■ HOW TO COMPLETE THIS TASK ■
Could you reproduce, exactly and alone, the lines running from the one with "South Africa" to the end of the data below?

(Transcribed page contents)
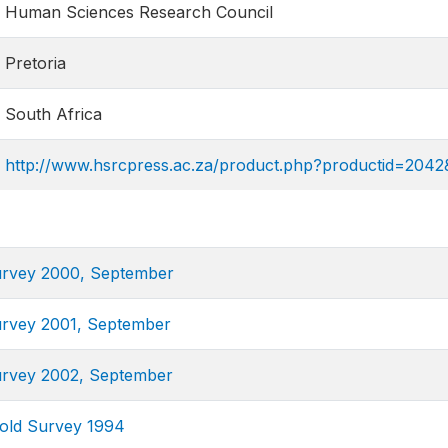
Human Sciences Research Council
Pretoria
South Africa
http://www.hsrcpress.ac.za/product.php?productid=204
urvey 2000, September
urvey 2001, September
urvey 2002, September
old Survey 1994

■ COMPLETED EXERCISE ■
South Africa
http://www.hsrcpress.ac.za/product.php?productid=204
urvey 2000, September
urvey 2001, September
urvey 2002, September
old Survey 1994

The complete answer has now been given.